Segment Start: DATA RECORDS

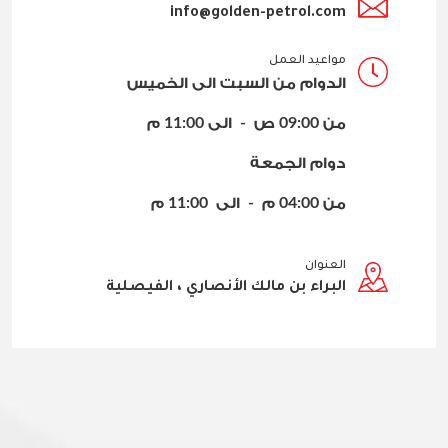
info@golden-petrol.com
مواعيد العمل
الدوام من السبت الى الخميس
من 09:00 ص - الى 11:00 م
دوام الجمعة
من 04:00 م - الى 11:00 م
العنوان
البراء بن مالك الأنصاري ، الفيصلية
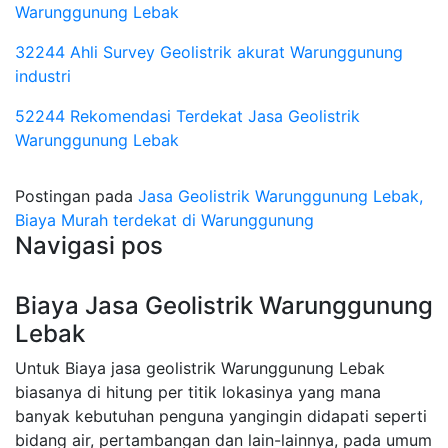
Warunggunung Lebak
32244 Ahli Survey Geolistrik akurat Warunggunung
industri
52244 Rekomendasi Terdekat Jasa Geolistrik
Warunggunung Lebak
Postingan pada
Jasa Geolistrik Warunggunung Lebak,
Biaya Murah terdekat di Warunggunung
Navigasi pos
Biaya Jasa Geolistrik Warunggunung
Lebak
Untuk Biaya jasa geolistrik Warunggunung Lebak
biasanya di hitung per titik lokasinya yang mana
banyak kebutuhan penguna yangingin didapati seperti
bidang air, pertambangan dan lain-lainnya, pada umum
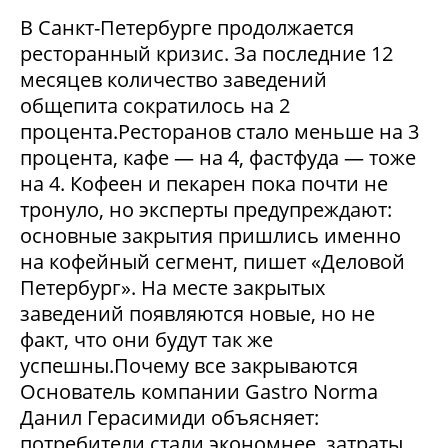
В Санкт-Петербурге продолжается
ресторанный кризис. За последние 12
месяцев количество заведений
общепита сократилось на 2
процента.Ресторанов стало меньше на 3
процента, кафе — на 4, фастфуда — тоже
на 4. Кофеен и пекарен пока почти не
тронуло, но эксперты предупреждают:
основные закрытия пришлись именно
на кофейный сегмент, пишет «Деловой
Петербург». На месте закрытых
заведений появляются новые, но не
факт, что они будут так же
успешны.Почему все закрываются
Основатель компании Gastro Norma
Данил Герасимиди объясняет:
потребители стали экономнее, затраты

Segment End: DATA RECORDS

_WHAT THIS TASK INVOLVES_
Set out every record exactly, images excluded.

_RESPONSE BELOW_
info@golden-petrol.com
مواعيد العمل
الدوام من السبت الى الخميس
من 09:00 ص - الى 11:00 م
دوام الجمعة
من 04:00 م - الى 11:00 م
العنوان
البراء بن مالك الأنصاري ، الفيصلية
Warunggunung Lebak
32244 Ahli Survey Geolistrik akurat Warunggunung
industri
52244 Rekomendasi Terdekat Jasa Geolistrik
Warunggunung Lebak
Postingan pada
Jasa Geolistrik Warunggunung Lebak,
Biaya Murah terdekat di Warunggunung
Navigasi pos
Biaya Jasa Geolistrik Warunggunung
Lebak
Untuk Biaya jasa geolistrik Warunggunung Lebak
biasanya di hitung per titik lokasinya yang mana
banyak kebutuhan penguna yangingin didapati seperti
bidang air, pertambangan dan lain-lainnya, pada umum
В Санкт-Петербурге продолжается
ресторанный кризис. За последние 12
месяцев количество заведений
общепита сократилось на 2
процента.Ресторанов стало меньше на 3
процента, кафе — на 4, фастфуда — тоже
на 4. Кофеен и пекарен пока почти не
тронуло, но эксперты предупреждают:
основные закрытия пришлись именно
на кофейный сегмент, пишет «Деловой
Петербург». На месте закрытых
заведений появляются новые, но не
факт, что они будут так же
успешны.Почему все закрываются
Основатель компании Gastro Norma
Данил Герасимиди объясняет:
потребители стали экономнее, затраты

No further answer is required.